What critiques do I have of the game?

Okay, I’ll be honest, I adored this game, but I also have some thoughts. 

Let’s start with Ro and her daughter. They’re beautifully designed, but also… blank. No voice. No backstory. No cultural clues. They’re meant to be “universal,” which sounds nice in theory, but in practice? It can feel like erasure. Feminism reminds us that which stories get told matters. I kept wondering is Ro a single mom? A queer mom? A woman of color? Has she lost something? Is she escaping something? We’ll never know. And that felt like a missed opportunity to make the game’s message not just emotional, but relatable.

Also, the puzzles? They’re gorgeous, but very linear. I rarely felt like I had room to experiment or explore. It was always about finding the “correct” path. And honestly, that felt weirdly ironic in a game about a mom teaching her kid independence. Shouldn’t I, the player, also have some freedom to choose how I guide her? To mess up? To grow?

Lastly, while the game feels feminist: soft, nurturing, woman-centered, it doesn’t exactly say anything feminist. There’s no direct commentary on why motherhood is so rare in games, or how care is often devalued. It’s powerful, but quiet, maybe too quiet sometimes?

How does it intertwine feminist theory or fail to?

This game is basically a live demo of Shira Chess’s key feminist game theories:

  • Resistant Play: It resists what Chess calls the “orgasmic structure” of traditional games you know, the boss battles, the explosions, the high-score adrenaline rush. Monument Valley 2 throws all that out. The climax? A hug. A literal, silent hug. That’s the reward and it’s beautiful.
  • Valuing Emotional Labor: Ro isn’t just solving puzzles, she’s doing emotional work. She’s teaching, waiting, grieving, hoping. It’s not background flavor. It’s the entire game. Chess reminds us that stories about care are often dismissed, and this game puts them front and center.
  • Casual Gaming as Legitimate: I played this on my phone, in stolen moments during commutes, late nights, even in classes once or twice (oops). And it still made me reflect on mentorship, growth, and my own relationship with care. As Chess says, mobile games deserve space in the canon and this one proves why.

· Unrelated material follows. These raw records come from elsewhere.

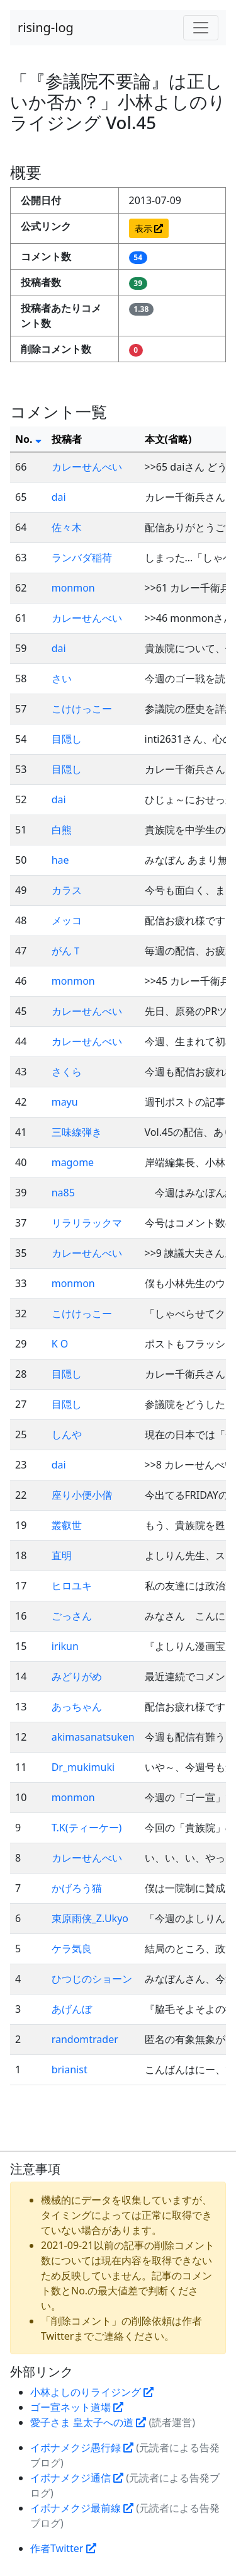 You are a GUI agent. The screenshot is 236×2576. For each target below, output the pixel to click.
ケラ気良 (72, 1948)
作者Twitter (63, 2548)
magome (73, 1162)
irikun (65, 1646)
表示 (149, 228)
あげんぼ (72, 2009)
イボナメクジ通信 (76, 2478)
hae (60, 860)
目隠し (67, 739)
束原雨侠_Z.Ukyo (90, 1918)
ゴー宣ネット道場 (76, 2407)
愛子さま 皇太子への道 (88, 2422)
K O (60, 1344)
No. (28, 439)
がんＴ (67, 951)
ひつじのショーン (92, 1979)
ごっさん (72, 1616)
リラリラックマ (87, 1223)
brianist (69, 2069)
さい (62, 678)
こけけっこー (82, 709)
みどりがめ (77, 1676)
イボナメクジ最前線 (81, 2508)
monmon (73, 588)
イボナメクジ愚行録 (81, 2447)
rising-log (46, 27)
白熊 (62, 830)
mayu (65, 1102)
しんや (67, 1434)
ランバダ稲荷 (82, 557)
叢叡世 (67, 1525)
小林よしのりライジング (92, 2392)
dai (59, 497)
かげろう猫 (77, 1888)
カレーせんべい (87, 467)
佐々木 (67, 527)
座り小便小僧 (82, 1495)
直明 (62, 1555)
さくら (67, 1072)
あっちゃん (77, 1707)
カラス (67, 890)
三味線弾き (77, 1132)
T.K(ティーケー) (87, 1828)
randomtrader (85, 2039)
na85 (63, 1192)
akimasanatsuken (93, 1737)
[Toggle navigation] (200, 27)
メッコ (67, 920)
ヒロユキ (72, 1586)
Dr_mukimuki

But the game falls short on intersectionality. As a feminist, I couldn’t stop wondering: Who gets to be “universal”? Too often, it’s the people whose stories are already centered. Ro could’ve been anyone but that also means she’s no one. I wanted more.

How could feminist perspectives improve the game?

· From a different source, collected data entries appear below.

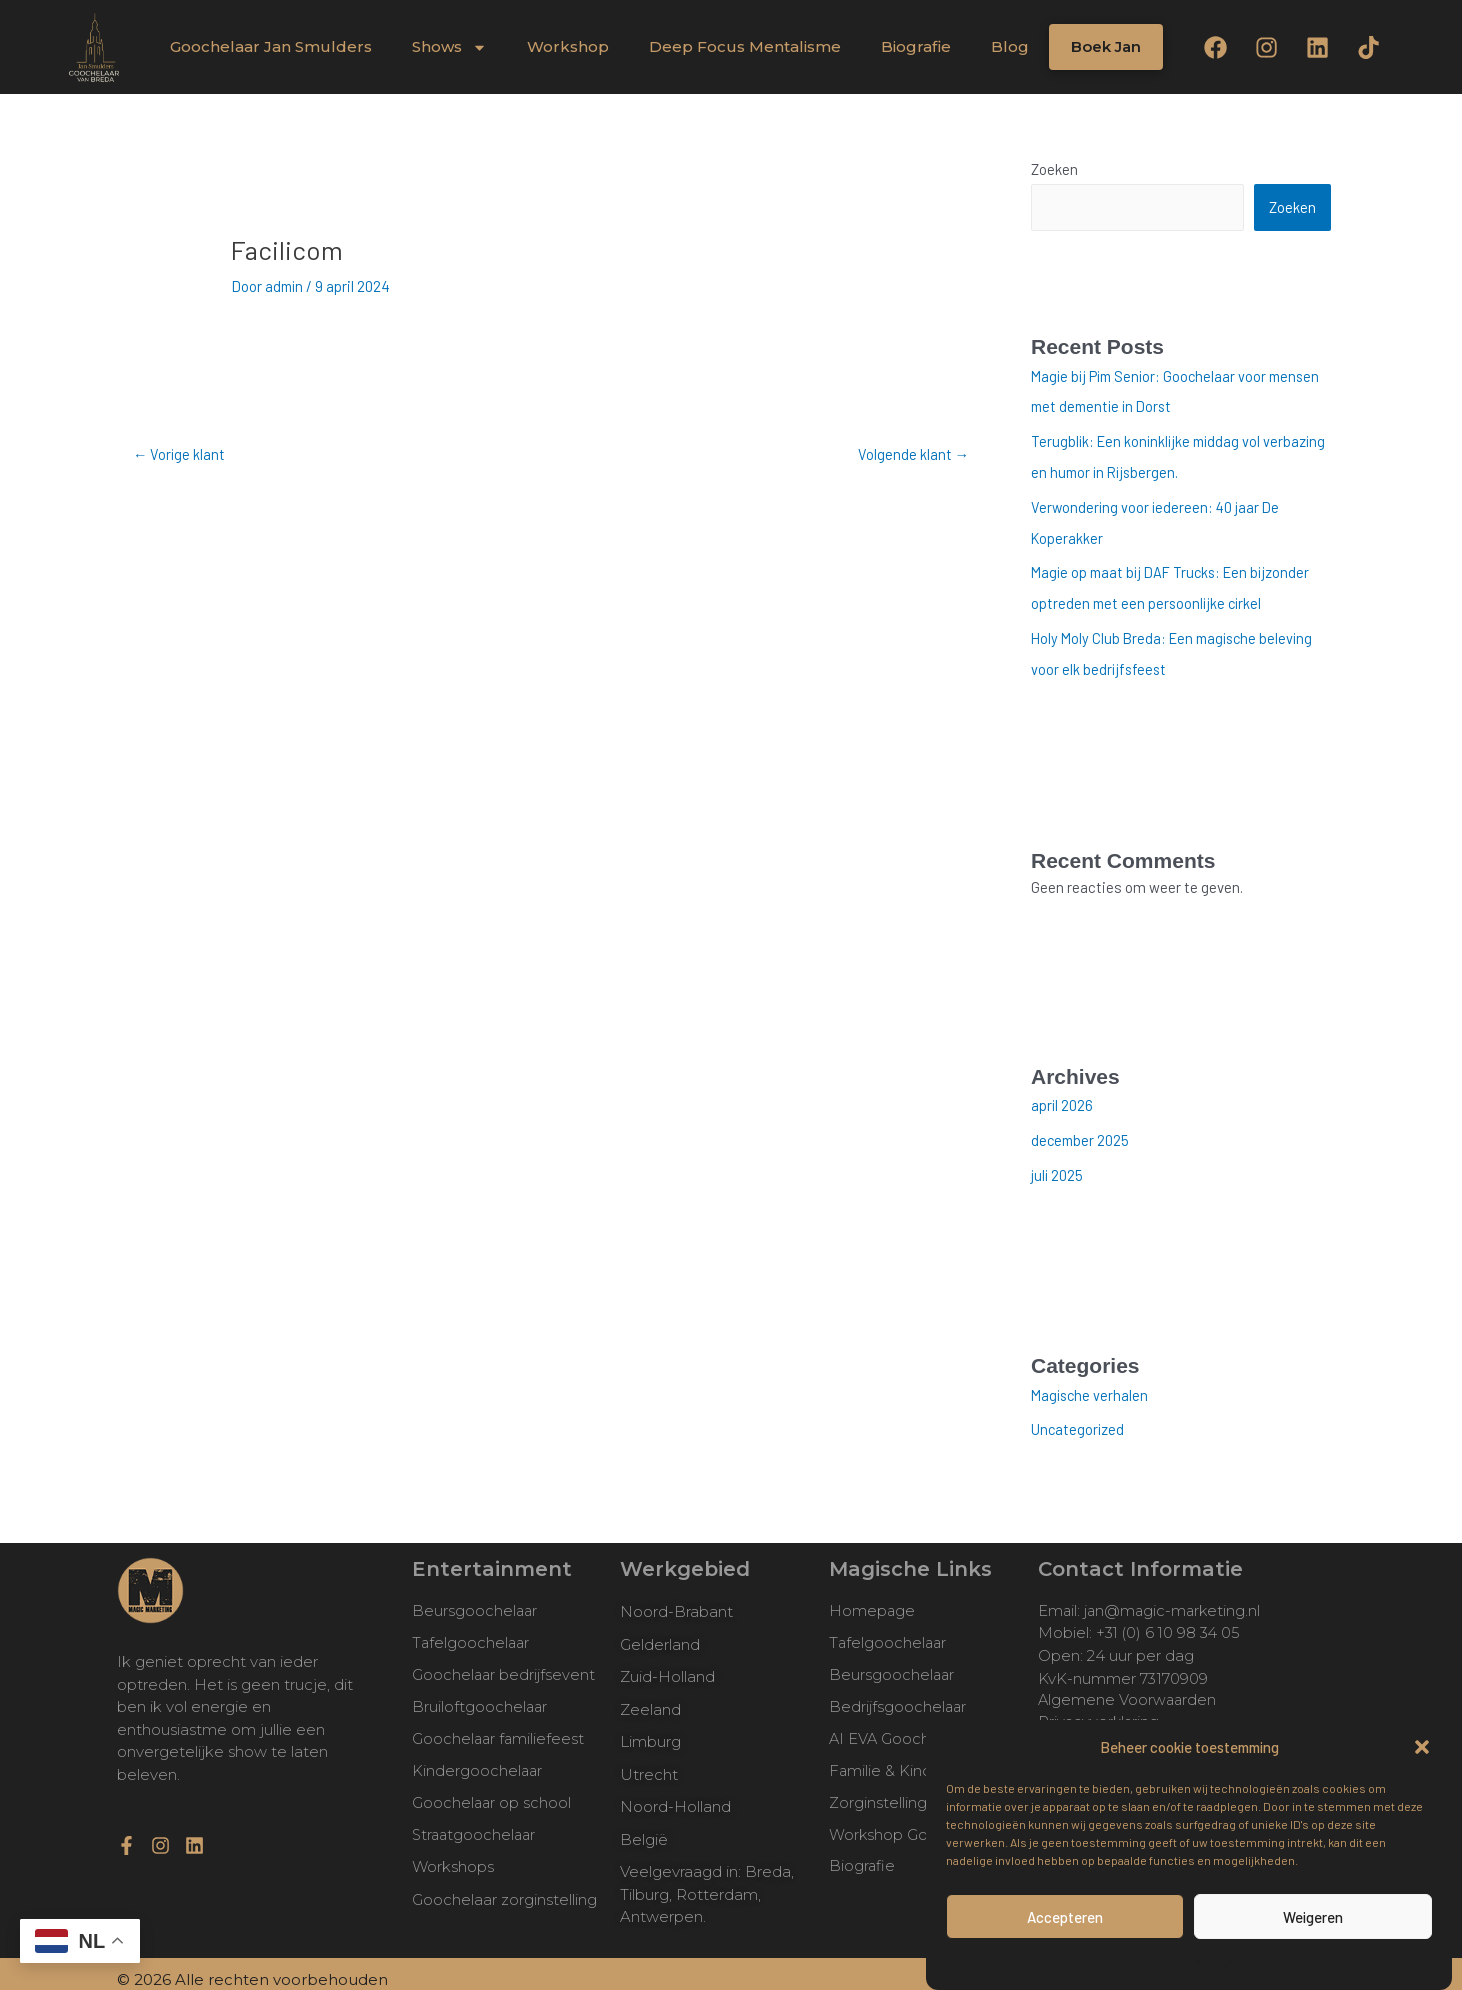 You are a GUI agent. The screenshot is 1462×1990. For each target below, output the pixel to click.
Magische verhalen (1091, 1383)
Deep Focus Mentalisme (745, 46)
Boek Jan (1106, 46)
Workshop (568, 46)
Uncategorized (1078, 1417)
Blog (1010, 46)
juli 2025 (1057, 1164)
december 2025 (1081, 1130)
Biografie (916, 46)
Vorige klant (180, 454)
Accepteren (1065, 1917)
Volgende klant (913, 454)
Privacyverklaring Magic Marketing (1189, 1962)
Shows (449, 47)
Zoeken (1054, 169)
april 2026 (1062, 1096)
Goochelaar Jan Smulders (271, 46)
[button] (1422, 1747)
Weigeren (1313, 1917)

Honestly, Monument Valley 2 is already doing a lot but here’s how it could go from beautiful to transformative:

  • Give Ro a story. Even subtle environmental hints like a photo, a journal, a language, a tradition could deepen her world. Let us see her motherhood, not just a generalized metaphor.
  • Let the player choose how to guide. Maybe in some levels I lead, and in others, I let the child try. That reflects real-life parenting and gives players room to reflect on their own instincts.
  • Make the monuments mean something. Are they ruins of the past? Symbols of legacy? A society Ro is breaking free from? Let the world whisper something more.

Final thoughts

Playing Monument Valley 2 as a feminist wasn’t loud or defiant, it was quietly radical. It reminded me that softness isn’t weakness. That care is courageous. That being a mother, a mentor, or just someone trying to help someone else grow that can be a heroic journey, too.

Ro doesn’t carry a sword. She carries her daughter. And somehow, that felt like the most powerful ending of all.